→ **What to do**:
Lines from the one holding "ais dentários sejam" through the end of the entries, inclusive, form the whole output; reproduce them exactly and omit pictures.

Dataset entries
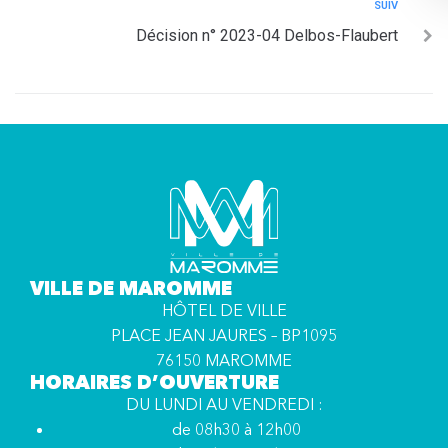
SUIV
Décision n° 2023-04 Delbos-Flaubert
VILLE DE MAROMME
HÔTEL DE VILLE
PLACE JEAN JAURES – BP1095
76150 MAROMME
HORAIRES D’OUVERTURE
DU LUNDI AU VENDREDI :
de 08h30 à 12h00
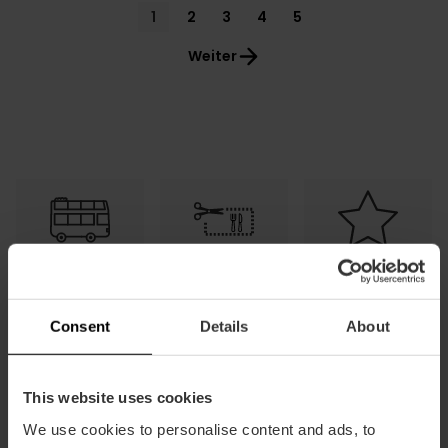
Pagination
Current
1
Page
2
Page
3
Page
4
Page
5
page
Weiter
Kostenloser
Tapas und
Ermäßigungen
Transport
Getränke
gratis
Consent
Details
About
This website uses cookies
We use cookies to personalise content and ads, to
Häufig
Wie man
Wie man sie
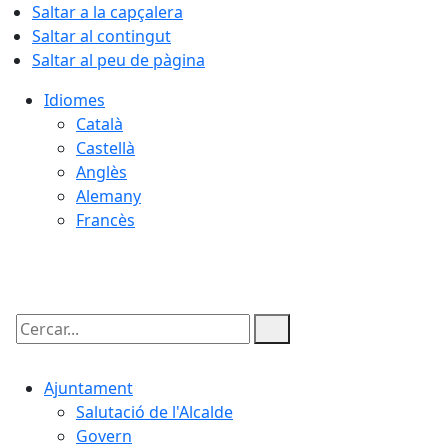
Saltar a la capçalera
Saltar al contingut
Saltar al peu de pàgina
Idiomes
Català
Castellà
Anglès
Alemany
Francès
08.08.2026 | 09:13
Cercar:
Ajuntament
Salutació de l'Alcalde
Govern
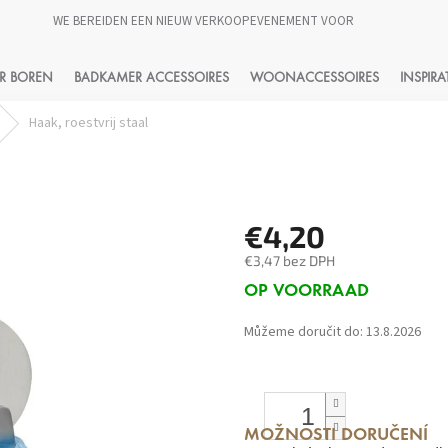
WE BEREIDEN EEN NIEUW VERKOOPEVENEMENT VOOR
HLEDAT
R BOREN
BADKAMER ACCESSOIRES
WOONACCESSOIRES
INSPIRA
Haak, roestvrij staal
€4,20
€3,47 bez DPH
Měrná
OP VOORRAAD
cena:
Můžeme doručit do:
13.8.2026
MOŽNOSTI DORUČENÍ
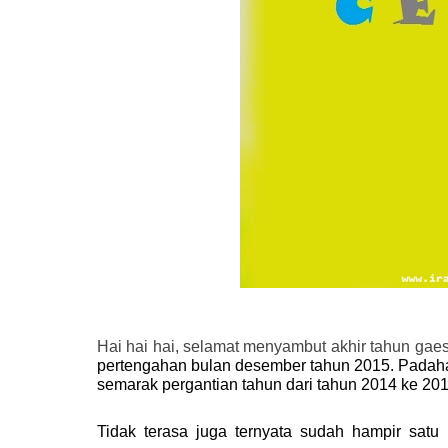
Hai hai hai, selamat menyambut akhir tahun gae
pertengahan bulan desember tahun 2015. Padaha
semarak pergantian tahun dari tahun 2014 ke 201
Tidak terasa juga ternyata sudah hampir satu 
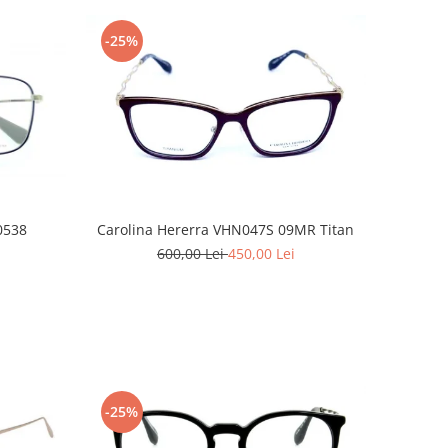
-25%
0538
Carolina Hererra VHN047S 09MR Titan
600,00 Lei
450,00 Lei
-25%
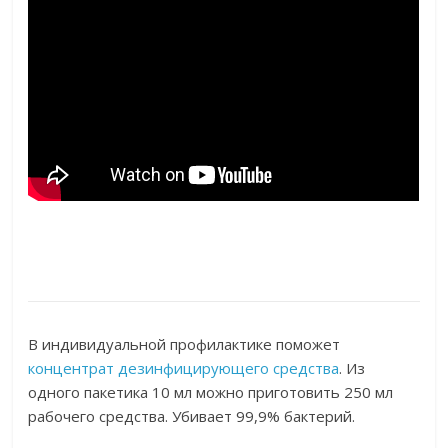
В индивидуальной профилактике поможет
концентрат дезинфицирующего средства
. Из
одного пакетика 10 мл можно приготовить 250 мл
рабочего средства. Убивает 99,9% бактерий.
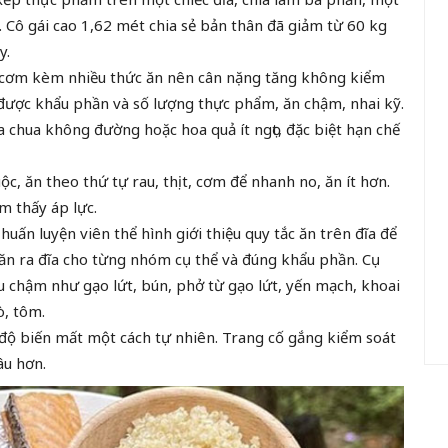
m. Cô gái cao 1,62 mét chia sẻ bản thân đã giảm từ 60 kg
y.
 cơm kèm nhiều thức ăn nên cân nặng tăng không kiểm
ế” được khẩu phần và số lượng thực phẩm, ăn chậm, nhai kỹ.
 chua không đường hoặc hoa quả ít ngọt, đặc biệt hạn chế
uộc, ăn theo thứ tự rau, thịt, cơm để nhanh no, ăn ít hơn.
 thấy áp lực.
uấn luyện viên thể hình giới thiệu quy tắc ăn trên đĩa để
 ăn ra đĩa cho từng nhóm cụ thể và đúng khẩu phần. Cụ
u chậm như gạo lứt, bún, phở từ gạo lứt, yến mạch, khoai
ò, tôm.
vô độ biến mất một cách tự nhiên. Trang cố gắng kiểm soát
âu hơn.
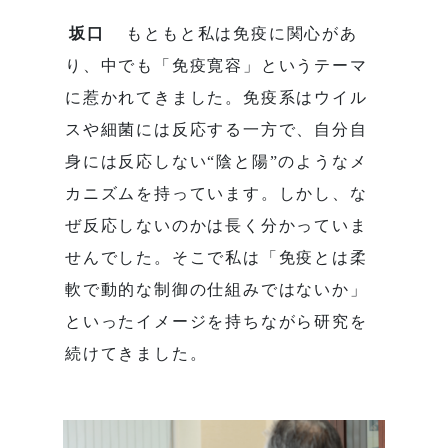
坂口
もともと私は免疫に関心があ
り、中でも「免疫寛容」というテーマ
に惹かれてきました。免疫系はウイル
スや細菌には反応する一方で、自分自
身には反応しない“陰と陽”のようなメ
カニズムを持っています。しかし、な
ぜ反応しないのかは長く分かっていま
せんでした。そこで私は「免疫とは柔
軟で動的な制御の仕組みではないか」
といったイメージを持ちながら研究を
続けてきました。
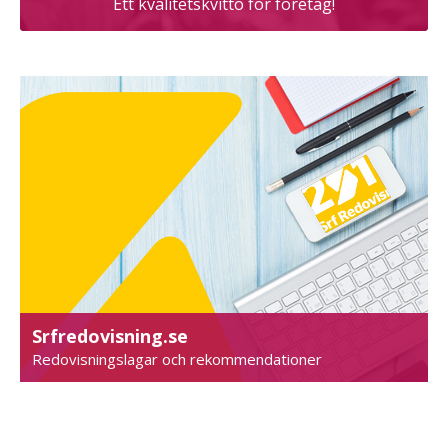
Ett kvalitetskvitto för företag!
Srfredovisning.se
Redovisningslagar och rekommendationer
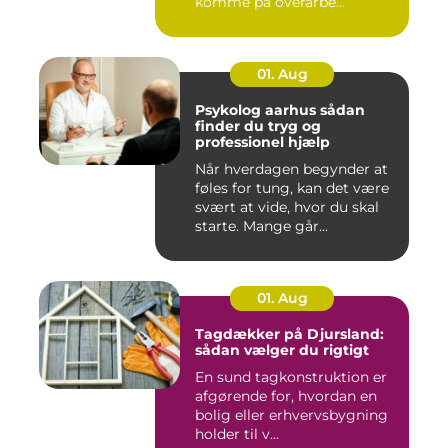
komme på overarbe...
01. Aug
Psykolog aarhus sådan
finder du tryg og
professionel hjælp
Når hverdagen begynder at
føles for tung, kan det være
svært at vide, hvor du skal
starte. Mange går...
01. Aug
Tagdækker på Djursland:
sådan vælger du rigtigt
En sund tagkonstruktion er
afgørende for, hvordan en
bolig eller erhvervsbygning
holder til v...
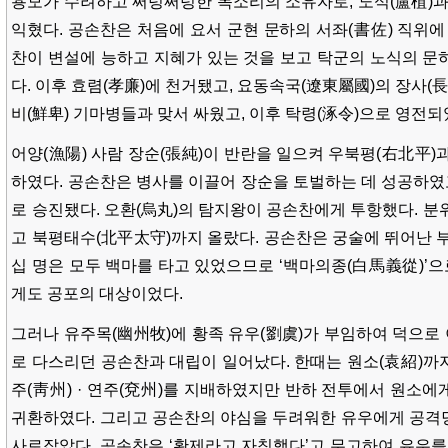
용모가 수려하고 쩌렁쩌렁한 목소리의 소유자로, 노식(盧植)과
익혔다. 공손찬은 처음에 요서 군현 문하의 서좌(書佐) 직위에
찬이 변설에 능하고 지혜가 있는 것을 보고 탁군의 노식의 문
다. 이후 효렴(孝廉)에 천거됐고, 요동속국(遼東屬國)의 장사(長
비(鮮卑) 기마병들과 맞서 싸웠고, 이후 탁령(涿令)으로 영전되
어양(漁陽) 사람 장순(張純)이 반란을 일으켜 우북평(右北平)
하였다. 공손찬은 병사를 이끌어 장순을 토벌하는 데 성공하였고
로 승진됐다. 오환(烏丸)의 탐지왕이 공손찬에게 투항했다. 분
고 북평태수(北平太守)까지 올랐다. 공손찬은 궁술에 뛰어난 부
십 명은 모두 백마를 타고 있었으므로 ‘백마의종(白馬義從)’
게도 공포의 대상이었다.
그러나 유주목(幽州牧)에 황족 유우(劉虞)가 부임하여 덕으로
로 다스리던 공손찬과 대립이 일어났다. 한때는 원소(袁紹)까지
주(靑州) · 연주(兗州)를 지배하였지만 반하 전투에서 원소에
귀환하였다. 그리고 공손찬의 야심을 두려워한 유우에게 공격
사로잡았다. 공손찬은 ‘황제라고 자칭했다’고 무고하여 유우를 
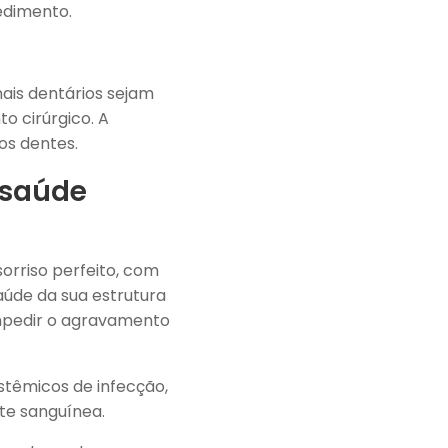
edimento.
ais dentários sejam
o cirúrgico. A
os dentes.
 saúde
orriso perfeito, com
aúde da sua estrutura
 impedir o agravamento
stêmicos de infecção,
te sanguínea.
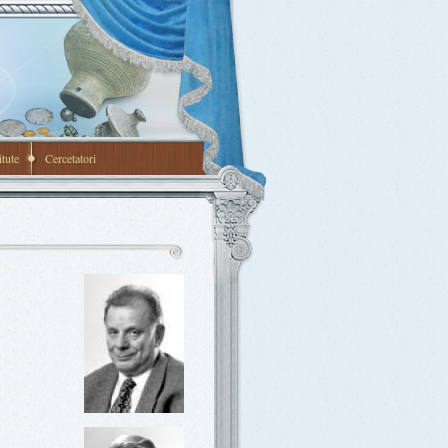
itute
Cercetatori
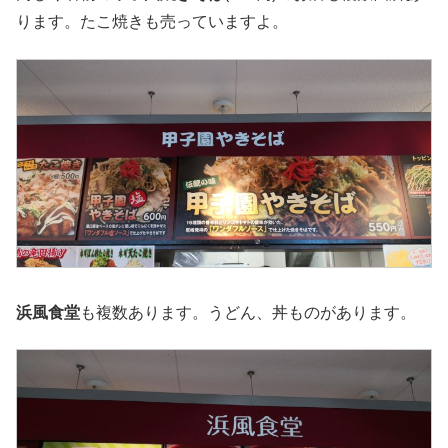
ります。たこ焼きも売っていますよ。
浜風食堂
も複数あります。うどん、丼ものがあります。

→ **Response**:
ais dentários sejam
o cirúrgico. A
os dentes.
 saúde
orriso perfeito, com
aúde da sua estrutura
 impedir o agravamento
stêmicos de infecção,
te sanguínea.
itute
Cercetatori
ります。たこ焼きも売っていますよ。
浜風食堂
も複数あります。うどん、丼ものがあります。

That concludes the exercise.